“ …the intelligent processing capabilities of the robot are used at the “advisory” and not the ‘executive’ level. For now, the robot simply makes the job of its human remote-controller easier by pre-processing some of the information itself, or even by making and then relaying a preliminary assessment of events within its visual field. But it is precisely the distinction between advisory and executive capabilities that is being blurred in other military applications of Artificial Intelligence (AI).”

-Manuel DeLanda, War in the Age of Intelligent Machines (1991)

PHOTOGRAMMETRY IN THE FOREST

The appeal of AI and intelligent machines has always been its ability to take a process that requires an immense amount of tacit, learned knowledge and translate it into an algorithm that can be computed instantaneously.  Forestry management is a great example of a field that is ripe for robotic intervention; it requires an incredible amount of contextualized knowledge and info that can only be gathered on site to properly understand a forest ecosystem, let alone produce lumber products from it.  If these processes could be computerized and accelerated, could we more thoughtfully manage and care for the forests we so depend on?

During the first week of MAEB’s Raw Nature module our class was introduced to the Woodwose project, produced by MRAC students last year.  This project beautifully demonstrated the multitude of applications for scanning in the forest: the ability to manage density and tree health from afar, or create a database of tree shapes and sizes allowing a more selective and efficient logging process. With these ideas in mind, our class began to experiment with scanning trees here in Valldaura to get an understanding of the constraints involved with forest photogrammetry.

TREE SCANNING METHODOLOGY

The tree is photographed from all sides, aiming to capture the tree in high resolution with lots of overlap to allow for proper alignment.  Next, the photos are scanned and aligned in Agisoft Metashape, which locates feature points that are defined by the texture in each photo.  This process produces a ‘loose’ point cloud that is then simplified into a ‘dense’ cloud.  After some editing, the dense cloud is transformed into a mesh surface that can be brought into Rhino and manipulated further.
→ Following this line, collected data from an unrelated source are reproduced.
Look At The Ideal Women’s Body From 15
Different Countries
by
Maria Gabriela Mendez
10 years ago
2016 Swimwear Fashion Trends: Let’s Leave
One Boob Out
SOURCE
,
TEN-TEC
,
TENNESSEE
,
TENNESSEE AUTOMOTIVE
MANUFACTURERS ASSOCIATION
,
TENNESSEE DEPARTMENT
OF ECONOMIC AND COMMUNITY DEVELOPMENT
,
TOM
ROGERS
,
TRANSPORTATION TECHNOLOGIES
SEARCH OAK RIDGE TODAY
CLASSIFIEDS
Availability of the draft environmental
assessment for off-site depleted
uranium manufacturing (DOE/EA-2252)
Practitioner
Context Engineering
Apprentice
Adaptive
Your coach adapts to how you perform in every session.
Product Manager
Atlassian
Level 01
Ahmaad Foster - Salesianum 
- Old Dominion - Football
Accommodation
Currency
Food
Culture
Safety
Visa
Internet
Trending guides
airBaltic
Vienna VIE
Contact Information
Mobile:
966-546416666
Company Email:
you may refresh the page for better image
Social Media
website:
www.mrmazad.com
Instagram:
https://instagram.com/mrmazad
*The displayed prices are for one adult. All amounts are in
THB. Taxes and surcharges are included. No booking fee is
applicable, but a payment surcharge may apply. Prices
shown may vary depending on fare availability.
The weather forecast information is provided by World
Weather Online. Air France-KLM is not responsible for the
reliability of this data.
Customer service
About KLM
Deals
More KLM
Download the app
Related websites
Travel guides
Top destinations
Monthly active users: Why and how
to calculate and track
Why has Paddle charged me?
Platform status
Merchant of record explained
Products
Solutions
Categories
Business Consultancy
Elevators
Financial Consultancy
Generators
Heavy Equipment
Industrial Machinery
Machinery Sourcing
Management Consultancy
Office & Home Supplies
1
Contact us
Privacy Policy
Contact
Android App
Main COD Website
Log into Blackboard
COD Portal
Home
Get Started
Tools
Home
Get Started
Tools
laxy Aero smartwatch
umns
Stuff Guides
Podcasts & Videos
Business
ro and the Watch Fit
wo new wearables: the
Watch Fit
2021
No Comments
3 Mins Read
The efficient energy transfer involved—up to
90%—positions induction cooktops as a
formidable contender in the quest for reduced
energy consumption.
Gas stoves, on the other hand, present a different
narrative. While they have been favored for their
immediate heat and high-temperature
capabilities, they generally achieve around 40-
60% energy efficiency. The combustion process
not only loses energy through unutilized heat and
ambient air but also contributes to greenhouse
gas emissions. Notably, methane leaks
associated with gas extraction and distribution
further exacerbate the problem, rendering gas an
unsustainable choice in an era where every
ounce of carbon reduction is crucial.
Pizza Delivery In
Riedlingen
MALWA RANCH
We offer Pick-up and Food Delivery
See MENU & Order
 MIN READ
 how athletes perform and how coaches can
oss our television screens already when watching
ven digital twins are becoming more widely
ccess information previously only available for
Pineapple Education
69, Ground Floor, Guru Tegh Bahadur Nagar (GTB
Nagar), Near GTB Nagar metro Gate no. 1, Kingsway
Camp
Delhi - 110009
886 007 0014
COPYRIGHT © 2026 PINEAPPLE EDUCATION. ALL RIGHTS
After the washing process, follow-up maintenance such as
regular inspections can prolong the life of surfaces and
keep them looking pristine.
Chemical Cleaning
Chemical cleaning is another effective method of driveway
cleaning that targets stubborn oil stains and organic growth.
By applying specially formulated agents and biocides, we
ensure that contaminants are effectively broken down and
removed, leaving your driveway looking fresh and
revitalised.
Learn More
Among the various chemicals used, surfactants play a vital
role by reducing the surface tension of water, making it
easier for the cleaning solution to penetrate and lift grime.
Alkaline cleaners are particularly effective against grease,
Because trees contain such complex geometries, most of the scans are very noisy and distorted, so post processing is very important.  It is also much easier to scan a tree that stands alone in the forest than one that is nestled within a dense stand.  The canopies of the trees also present a challange:  most tree canopies are indistinguishable from the canopies of neighboring trees, so my scan focused exclusively on the trunk of the tree.  This makes sense if we imagine that the final 3D mesh will be used to predict which lumber products we can get from the tree after cutting it.